Several AFP-producing gastric cancers have been reported to be successfully treated with combined neoadjuvant chemotherapy with epirubicin (EPI), 5-fluorouracil (5-FU), and leucovorin (LV) [30]. We performed combination chemotherapy with 5-FU, LV, etoposide (VP-16), and cis-diamminedichloroplatinum (CDDP) specified by Nakajima et al. as the FLEP regimen for patients with stage IV gastric cancer who were not candidates for surgery [31]. The purpose of the FLEP therapy, which consisted of a combination of local delivery of VP-16 and CDDP to the aorta and systemic delivery of 5-FU and LV, was the control of both local and disseminated disease in the intra- and extra-abdominal regions. In our previous observational study of FLEP chemotherapy, the median survival time in the group with AFP-GC was 15.8 months compared to 10.3 months in the non-AFP-GC group. The cumulative survival of stage IV patients with AFP-GC was significantly higher than those with non-AFP-GC [16]. This finding has suggested that AFP-GC has high chemosensitivity. Based on our results, heterogeneity of cancer cells with different susceptibility or resistance to chemotherapy may affect the prognosis. Furthermore, evidence for novel therapies targeting HER2 or AFP molecules has accumulated. For example, lapatinib was shown to be more effective for HER2-positive AFP-GC [15, 32], and ramucirumab was reported to be more effective for AFP-positive hepatocellular carcinoma (HCC) than for AFP-negative HCC [33].

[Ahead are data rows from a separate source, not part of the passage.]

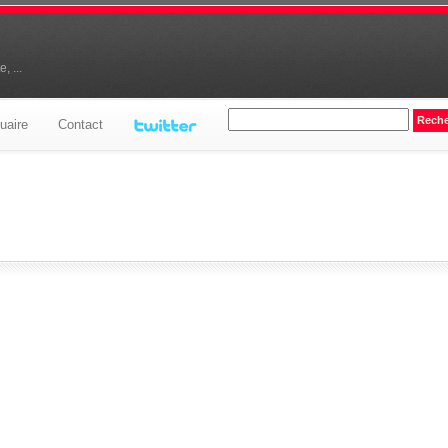
, ...
uaire
Contact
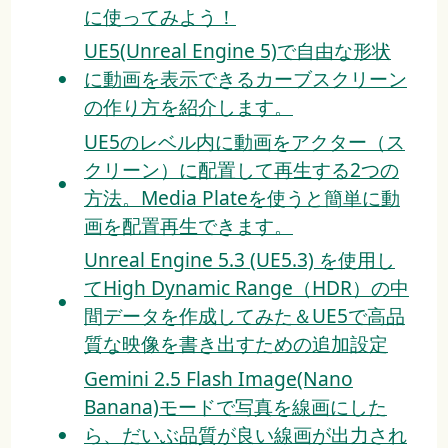
に使ってみよう！
UE5(Unreal Engine 5)で自由な形状
に動画を表示できるカーブスクリーン
の作り方を紹介します。
UE5のレベル内に動画をアクター（ス
クリーン）に配置して再生する2つの
方法。Media Plateを使うと簡単に動
画を配置再生できます。
Unreal Engine 5.3 (UE5.3) を使用し
てHigh Dynamic Range（HDR）の中
間データを作成してみた＆UE5で高品
質な映像を書き出すための追加設定
Gemini 2.5 Flash Image(Nano
Banana)モードで写真を線画にした
ら、だいぶ品質が良い線画が出力され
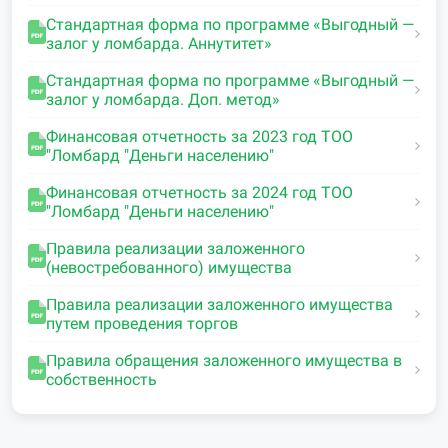
Стандартная форма по программе «Выгодный —
залог у ломбарда. Аннутитет»
Стандартная форма по программе «Выгодный —
залог у ломбарда. Доп. метод»
Финансовая отчетность за 2023 год ТОО
"Ломбард "Деньги населению"
Финансовая отчетность за 2024 год ТОО
"Ломбард "Деньги населению"
Правила реализации заложенного
(невостребованного) имущества
Правила реализации заложенного имущества
путем проведения торгов
Правила обращения заложенного имущества в
собственность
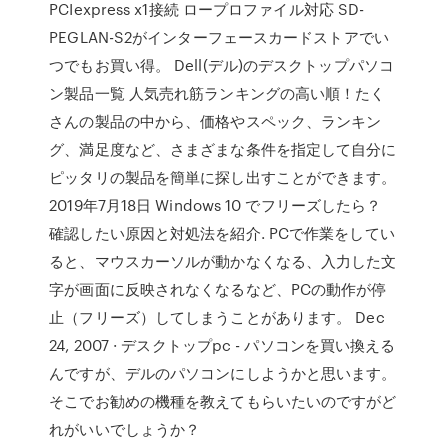
PCIexpress x1接続 ロープロファイル対応 SD-
PEGLAN-S2がインターフェースカードストアでい
つでもお買い得。 Dell(デル)のデスクトップパソコ
ン製品一覧 人気売れ筋ランキングの高い順！たく
さんの製品の中から、価格やスペック、ランキン
グ、満足度など、さまざまな条件を指定して自分に
ピッタリの製品を簡単に探し出すことができます。
2019年7月18日 Windows 10 でフリーズしたら？
確認したい原因と対処法を紹介. PCで作業をしてい
ると、マウスカーソルが動かなくなる、入力した文
字が画面に反映されなくなるなど、PCの動作が停
止（フリーズ）してしまうことがあります。 Dec
24, 2007 · デスクトップpc - パソコンを買い換える
んですが、デルのパソコンにしようかと思います。
そこでお勧めの機種を教えてもらいたいのですがど
れがいいでしょうか？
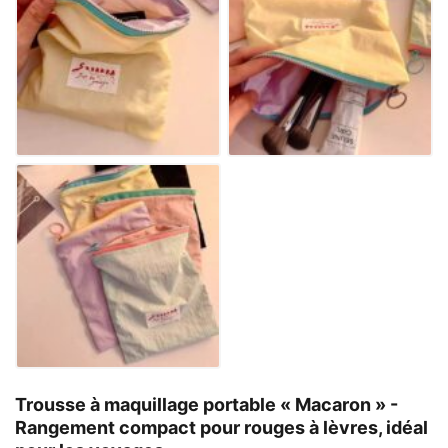
Trousse à maquillage portable « Macaron » -
Rangement compact pour rouges à lèvres, idéal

The clinical aggressiveness of HER2 non-overexpressed AFP-GC may also apply to other new anticancer medicines. Genetic testing is becoming more widely available for various carcinomas [34]. Currently, the AFP-GC needs to select the appropriate drug using a panel test. Some investigators have reported that the higher expression of c-Met may explain the poorer prognosis of AFP-GC [35]. When the different biochemical mechanisms and oncogenes of AFP-GC are revealed, it may be possible to use this information in the therapeutic management of this cancer.

In conclusion, HER2 overexpression was detected in 17.1% of AFP-GC. HER2 overexpressed AFP-GC consisted of a mixed type of histology, which showed a better prognosis. These results showed that HER2 status in patients with AFP-GC should be examined to investigate its unique characteristics from clinical, pathological, and molecular aspects and improve the prognosis of patients with AFP-GC by providing optional treatments for molecular targets.